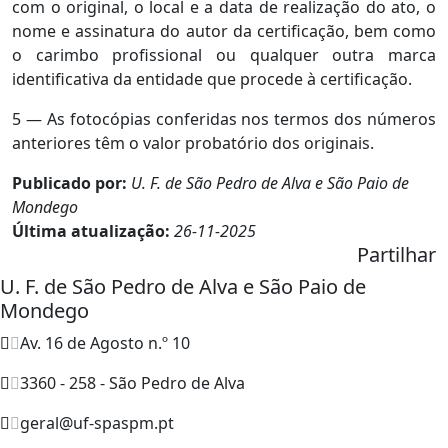
com o original, o local e a data de realização do ato, o
nome e assinatura do autor da certificação, bem como
o carimbo profissional ou qualquer outra marca
identificativa da entidade que procede à certificação.
5 — As fotocópias conferidas nos termos dos números
anteriores têm o valor probatório dos originais.
Publicado por:
U. F. de São Pedro de Alva e São Paio de
Mondego
Última atualização:
26-11-2025
Partilhar
U. F. de São Pedro de Alva e São Paio de
Mondego
Av. 16 de Agosto n.º 10
3360 - 258 - São Pedro de Alva
geral@uf-spaspm.pt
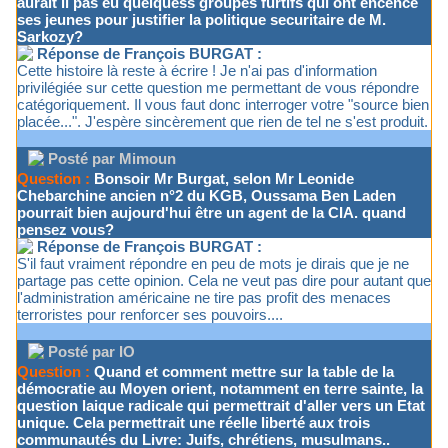
aurait il pas eu quelquess groupes furtifs qui ont encencé
ses jeunes pour justifier la politique securitaire de M.
Sarkozy?
Réponse de François BURGAT :
Cette histoire là reste à écrire ! Je n'ai pas d'information
privilégiée sur cette question me permettant de vous répondre
catégoriquement. Il vous faut donc interroger votre "source bien
placée...". J'espère sincèrement que rien de tel ne s'est produit.
Posté par Mimoun
Question :
Bonsoir Mr Burgat, selon Mr Leonide
Chebarchine ancien n°2 du KGB, Oussama Ben Laden
pourrait bien aujourd'hui être un agent de la CIA. quand
pensez vous?
Réponse de François BURGAT :
S'il faut vraiment répondre en peu de mots je dirais que je ne
partage pas cette opinion. Cela ne veut pas dire pour autant que
l'administration américaine ne tire pas profit des menaces
terroristes pour renforcer ses pouvoirs....
Posté par IO
Question :
Quand et comment mettre sur la table de la
démocratie au Moyen orient, notamment en terre sainte, la
question laique radicale qui permettrait d'aller vers un Etat
unique. Cela permettrait une réelle liberté aux trois
communautés du Livre: Juifs, chrétiens, musulmans..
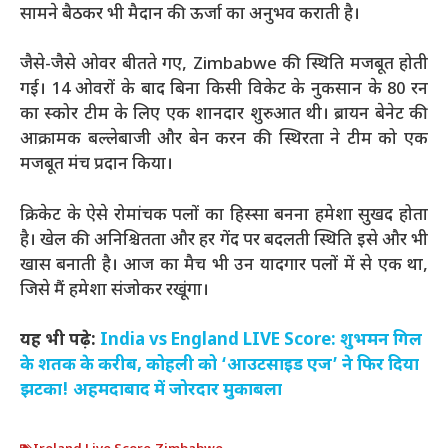
सामने बैठकर भी मैदान की ऊर्जा का अनुभव कराती है।
जैसे-जैसे ओवर बीतते गए, Zimbabwe की स्थिति मजबूत होती
गई। 14 ओवरों के बाद बिना किसी विकेट के नुकसान के 80 रन
का स्कोर टीम के लिए एक शानदार शुरुआत थी। ब्रायन बेनेट की
आक्रामक बल्लेबाजी और बेन करन की स्थिरता ने टीम को एक
मजबूत मंच प्रदान किया।
क्रिकेट के ऐसे रोमांचक पलों का हिस्सा बनना हमेशा सुखद होता
है। खेल की अनिश्चितता और हर गेंद पर बदलती स्थिति इसे और भी
खास बनाती है। आज का मैच भी उन यादगार पलों में से एक था,
जिसे मैं हमेशा संजोकर रखूंगा।
यह भी पढ़े:
India vs England LIVE Score: शुभमन गिल
के शतक के करीब, कोहली को ‘आउटसाइड एज’ ने फिर दिया
झटका! अहमदाबाद में जोरदार मुकाबला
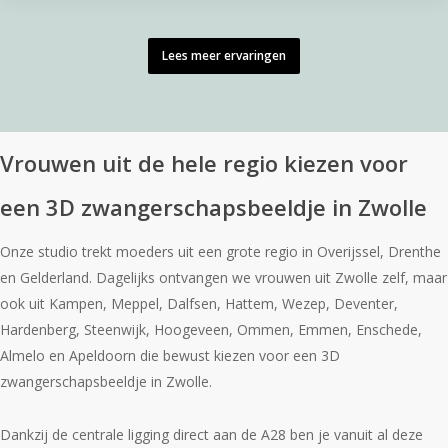
Lees meer ervaringen
Vrouwen uit de hele regio kiezen voor
een 3D zwangerschapsbeeldje in Zwolle
Onze studio trekt moeders uit een grote regio in Overijssel, Drenthe
en Gelderland. Dagelijks ontvangen we vrouwen uit Zwolle zelf, maar
ook uit Kampen, Meppel, Dalfsen, Hattem, Wezep, Deventer,
Hardenberg, Steenwijk, Hoogeveen, Ommen, Emmen, Enschede,
Almelo en Apeldoorn die bewust kiezen voor een 3D
zwangerschapsbeeldje in Zwolle.
Dankzij de centrale ligging direct aan de A28 ben je vanuit al deze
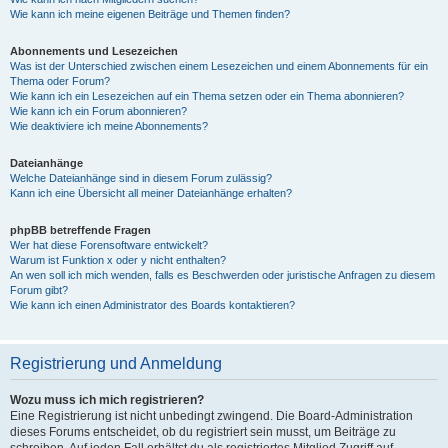
Wie kann ich meine eigenen Beiträge und Themen finden?
Abonnements und Lesezeichen
Was ist der Unterschied zwischen einem Lesezeichen und einem Abonnements für ein
Thema oder Forum?
Wie kann ich ein Lesezeichen auf ein Thema setzen oder ein Thema abonnieren?
Wie kann ich ein Forum abonnieren?
Wie deaktiviere ich meine Abonnements?
Dateianhänge
Welche Dateianhänge sind in diesem Forum zulässig?
Kann ich eine Übersicht all meiner Dateianhänge erhalten?
phpBB betreffende Fragen
Wer hat diese Forensoftware entwickelt?
Warum ist Funktion x oder y nicht enthalten?
An wen soll ich mich wenden, falls es Beschwerden oder juristische Anfragen zu diesem
Forum gibt?
Wie kann ich einen Administrator des Boards kontaktieren?
Registrierung und Anmeldung
Wozu muss ich mich registrieren?
Eine Registrierung ist nicht unbedingt zwingend. Die Board-Administration
dieses Forums entscheidet, ob du registriert sein musst, um Beiträge zu
schreiben. Auf jeden Fall erhältst du als registriertes Mitglied Zugriff auf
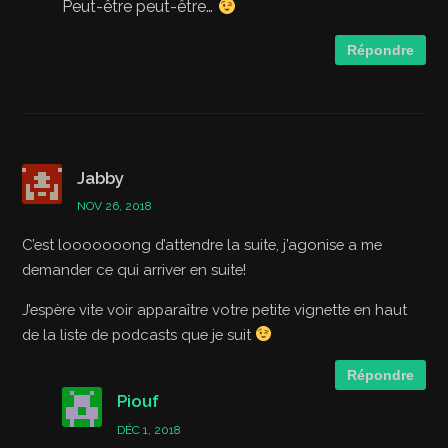
Peut-être peut-être…
Répondre
Jabby
NOV 26, 2018
C’est looooooong d’attendre la suite, j’agonise a me
demander ce qui arriver en suite!
J’espère vite voir apparaître votre petite vignette en haut
de la liste de podcasts que je suit
Répondre
Piouf
DÉC 1, 2018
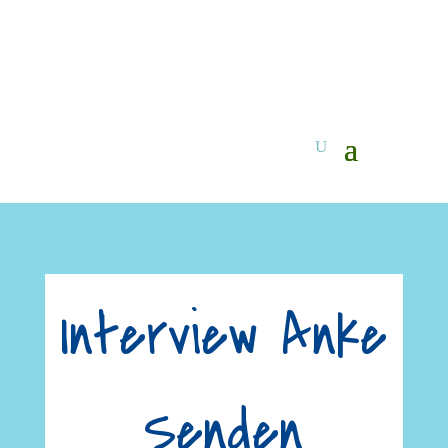
Interview Anke
Senden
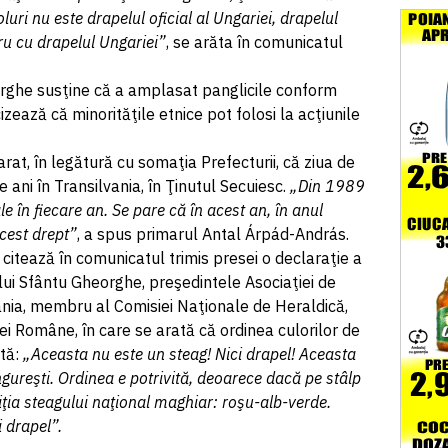
uri nu este drapelul oficial al Ungariei, drapelul
ru cu drapelul Ungariei”
, se arăta în comunicatul
ghe susţine că a amplasat panglicile conform
izează că minorităţile etnice pot folosi la acţiunile
at, în legătură cu somaţia Prefecturii, că ziua de
ani în Transilvania, în Ţinutul Secuiesc.
„Din 1989
 în fiecare an. Se pare că în acest an, în anul
acest drept”
, a spus primarul Antal Árpád-András.
itează în comunicatul trimis presei o declaraţie a
ului Sfântu Gheorghe, preşedintele Asociaţiei de
vania, membru al Comisiei Naţionale de Heraldică,
ei Române, în care se arată că ordinea culorilor de
ită:
„Aceasta nu este un steag! Nici drapel! Aceasta
ngureşti. Ordinea e potrivită, deoarece dacă pe stâlp
ţia steagului naţional maghiar: roşu-alb-verde.
i drapel”.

·····

THE TASK:
Pictures are to be left out; please print the rest of the records above word for word.

ANSWER SECTION:
com o original, o local e a data de realização do ato, o
nome e assinatura do autor da certificação, bem como
o carimbo profissional ou qualquer outra marca
identificativa da entidade que procede à certificação.
5 — As fotocópias conferidas nos termos dos números
anteriores têm o valor probatório dos originais.
Publicado por:
U. F. de São Pedro de Alva e São Paio de
Mondego
Última atualização:
26-11-2025
Partilhar
U. F. de São Pedro de Alva e São Paio de
Mondego
Av. 16 de Agosto n.º 10
3360 - 258 - São Pedro de Alva
geral@uf-spaspm.pt
aurait il pas eu quelquess groupes furtifs qui ont encencé
ses jeunes pour justifier la politique securitaire de M.
Sarkozy?
Réponse de François BURGAT :
Cette histoire là reste à écrire ! Je n'ai pas d'information
privilégiée sur cette question me permettant de vous répondre
catégoriquement. Il vous faut donc interroger votre "source bien
placée...". J'espère sincèrement que rien de tel ne s'est produit.
Posté par Mimoun
Question :
Bonsoir Mr Burgat, selon Mr Leonide
Chebarchine ancien n°2 du KGB, Oussama Ben Laden
pourrait bien aujourd'hui être un agent de la CIA. quand
pensez vous?
Réponse de François BURGAT :
S'il faut vraiment répondre en peu de mots je dirais que je ne
partage pas cette opinion. Cela ne veut pas dire pour autant que
l'administration américaine ne tire pas profit des menaces
terroristes pour renforcer ses pouvoirs....
Posté par IO
Question :
Quand et comment mettre sur la table de la
démocratie au Moyen orient, notamment en terre sainte, la
question laique radicale qui permettrait d'aller vers un Etat
unique. Cela permettrait une réelle liberté aux trois
communautés du Livre: Juifs, chrétiens, musulmans..
सामने बैठकर भी मैदान की ऊर्जा का अनुभव कराती है।
जैसे-जैसे ओवर बीतते गए, Zimbabwe की स्थिति मजबूत होती
गई। 14 ओवरों के बाद बिना किसी विकेट के नुकसान के 80 रन
का स्कोर टीम के लिए एक शानदार शुरुआत थी। ब्रायन बेनेट की
आक्रामक बल्लेबाजी और बेन करन की स्थिरता ने टीम को एक
मजबूत मंच प्रदान किया।
क्रिकेट के ऐसे रोमांचक पलों का हिस्सा बनना हमेशा सुखद होता
है। खेल की अनिश्चितता और हर गेंद पर बदलती स्थिति इसे और भी
खास बनाती है। आज का मैच भी उन यादगार पलों में से एक था,
जिसे मैं हमेशा संजोकर रखूंगा।
यह भी पढ़े:
India vs England LIVE Score: शुभमन गिल
के शतक के करीब, कोहली को ‘आउटसाइड एज’ ने फिर दिया
झटका! अहमदाबाद में जोरदार मुकाबला
Lees meer ervaringen
Vrouwen uit de hele regio kiezen voor
een 3D zwangerschapsbeeldje in Zwolle
Onze studio trekt moeders uit een grote regio in Overijssel, Drenthe
en Gelderland. Dagelijks ontvangen we vrouwen uit Zwolle zelf, maar
ook uit Kampen, Meppel, Dalfsen, Hattem, Wezep, Deventer,
Hardenberg, Steenwijk, Hoogeveen, Ommen, Emmen, Enschede,
Almelo en Apeldoorn die bewust kiezen voor een 3D
zwangerschapsbeeldje in Zwolle.
Dankzij de centrale ligging direct aan de A28 ben je vanuit al deze
Wie kann ich meine eigenen Beiträge und Themen finden?
Abonnements und Lesezeichen
Was ist der Unterschied zwischen einem Lesezeichen und einem Abonnements für ein
Thema oder Forum?
Wie kann ich ein Lesezeichen auf ein Thema setzen oder ein Thema abonnieren?
Wie kann ich ein Forum abonnieren?
Wie deaktiviere ich meine Abonnements?
Dateianhänge
Welche Dateianhänge sind in diesem Forum zulässig?
Kann ich eine Übersicht all meiner Dateianhänge erhalten?
phpBB betreffende Fragen
Wer hat diese Forensoftware entwickelt?
Warum ist Funktion x oder y nicht enthalten?
An wen soll ich mich wenden, falls es Beschwerden oder juristische Anfragen zu diesem
Forum gibt?
Wie kann ich einen Administrator des Boards kontaktieren?
Registrierung und Anmeldung
Wozu muss ich mich registrieren?
Eine Registrierung ist nicht unbedingt zwingend. Die Board-Administration
dieses Forums entscheidet, ob du registriert sein musst, um Beiträge zu
schreiben. Auf jeden Fall erhältst du als registriertes Mitglied Zugriff auf
Peut-être peut-être…
Répondre
Jabby
NOV 26, 2018
C’est looooooong d’attendre la suite, j’agonise a me
demander ce qui arriver en suite!
J’espère vite voir apparaître votre petite vignette en haut
de la liste de podcasts que je suit
Répondre
Piouf
DÉC 1, 2018
Interview Anke
Senden
uri nu este drapelul oficial al Ungariei, drapelul
ru cu drapelul Ungariei”
, se arăta în comunicatul
ghe susţine că a amplasat panglicile conform
izează că minorităţile etnice pot folosi la acţiunile
at, în legătură cu somaţia Prefecturii, că ziua de
ani în Transilvania, în Ţinutul Secuiesc.
„Din 1989
 în fiecare an. Se pare că în acest an, în anul
acest drept”
, a spus primarul Antal Árpád-András.
itează în comunicatul trimis presei o declaraţie a
ului Sfântu Gheorghe, preşedintele Asociaţiei de
vania, membru al Comisiei Naţionale de Heraldică,
ei Române, în care se arată că ordinea culorilor de
ită:
„Aceasta nu este un steag! Nici drapel! Aceasta
ngureşti. Ordinea e potrivită, deoarece dacă pe stâlp
ţia steagului naţional maghiar: roşu-alb-verde.
i drapel”.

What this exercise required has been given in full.